Hello NVIDIA-forum,
I am running into some problems with my Tesla K-80’s and I have no idea how to start debugging this. It seems as if there is something wrong with the memory access.
Please see my gist for all outputs (versions, cuda-memcheck, nvidia-smi etc…). Note that it runs perfectly fine on Grid K2-s.
https://gist.github.com/MarkusPfundstein/4f6d6103b713ee9f9e72
The exception thrown by theano is:
Traceback (most recent call last):
File “/home/net/nn/main.py”, line 281, in
args.func(args)
File “/home/net/nn/main.py”, line 72, in train
nn.train(data_provider)
File “/home/net/nn/NN/neural_net.py”, line 399, in train
cost = self._train(batch_offset[0], batch_offset[1])
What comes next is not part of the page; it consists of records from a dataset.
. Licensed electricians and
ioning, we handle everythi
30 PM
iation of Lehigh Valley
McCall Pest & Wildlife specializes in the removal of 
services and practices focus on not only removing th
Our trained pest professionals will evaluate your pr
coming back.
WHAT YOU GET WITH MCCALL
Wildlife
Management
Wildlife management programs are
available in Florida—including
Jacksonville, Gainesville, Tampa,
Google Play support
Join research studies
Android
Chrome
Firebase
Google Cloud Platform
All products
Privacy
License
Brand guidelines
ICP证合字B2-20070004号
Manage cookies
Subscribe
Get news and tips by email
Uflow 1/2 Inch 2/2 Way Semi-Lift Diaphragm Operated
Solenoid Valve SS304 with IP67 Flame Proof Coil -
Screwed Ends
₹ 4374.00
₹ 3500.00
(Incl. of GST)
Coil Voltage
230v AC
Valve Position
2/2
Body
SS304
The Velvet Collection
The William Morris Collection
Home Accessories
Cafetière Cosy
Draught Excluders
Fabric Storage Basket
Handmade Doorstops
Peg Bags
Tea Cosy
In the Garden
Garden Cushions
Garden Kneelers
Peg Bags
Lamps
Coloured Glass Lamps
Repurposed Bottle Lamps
File “/home/net/anaconda/lib/python2.7/site-packages/theano/compile/function_module.py”, line 606, in call
storage_map=self.fn.storage_map)
File “/home/net/anaconda/lib/python2.7/site-packages/theano/compile/function_module.py”, line 595, in call
outputs = self.fn()
RuntimeError: GpuCorrMM encountered a CUBLAS error: an internal operation failed
This could be a known bug in CUDA, please see the GpuCorrMM() documentation.
Apply node that caused the error: GpuCorrMM{valid, (1, 1)}(GpuContiguous.0, GpuContiguous.0)
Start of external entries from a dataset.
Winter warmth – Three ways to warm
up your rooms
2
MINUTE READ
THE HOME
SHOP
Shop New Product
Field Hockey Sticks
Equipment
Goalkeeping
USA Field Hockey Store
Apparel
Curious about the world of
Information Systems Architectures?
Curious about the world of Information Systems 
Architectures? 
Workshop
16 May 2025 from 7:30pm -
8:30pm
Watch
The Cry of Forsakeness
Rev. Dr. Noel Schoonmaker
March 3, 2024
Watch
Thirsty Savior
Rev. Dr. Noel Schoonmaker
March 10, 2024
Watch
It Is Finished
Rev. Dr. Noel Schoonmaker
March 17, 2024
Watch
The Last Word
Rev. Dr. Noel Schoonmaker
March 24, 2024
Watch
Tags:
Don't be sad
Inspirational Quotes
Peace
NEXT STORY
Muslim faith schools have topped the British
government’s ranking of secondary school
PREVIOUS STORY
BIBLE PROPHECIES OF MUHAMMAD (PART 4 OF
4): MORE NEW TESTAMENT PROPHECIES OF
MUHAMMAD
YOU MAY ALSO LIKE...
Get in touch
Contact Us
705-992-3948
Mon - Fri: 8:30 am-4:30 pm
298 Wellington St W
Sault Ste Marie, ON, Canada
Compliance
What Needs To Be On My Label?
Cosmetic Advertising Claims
Inputs types: [CudaNdarrayType(float32, 4D), CudaNdarrayType(float32, 4D)]
Inputs shapes: [(3, 5, 128, 128), (3, 5, 118, 118)]
Inputs strides: [(81920, 16384, 128, 1), (69620, 13924, 118, 1)]
Inputs values: [‘not shown’, ‘not shown’]
HINT: Re-running with most Theano optimization disabled could give you a back-trace of when this node was created. This can be done with by setting the Theano flag ‘optimizer=fast_compile’. If that does not work, Theano optimizations can be disabled with ‘optimizer=None’.
HINT: Use the Theano flag ‘exception_verbosity=high’ for a debugprint and storage map footprint of
I’d really appreciate any help or points about where to look.
With best regards
Markus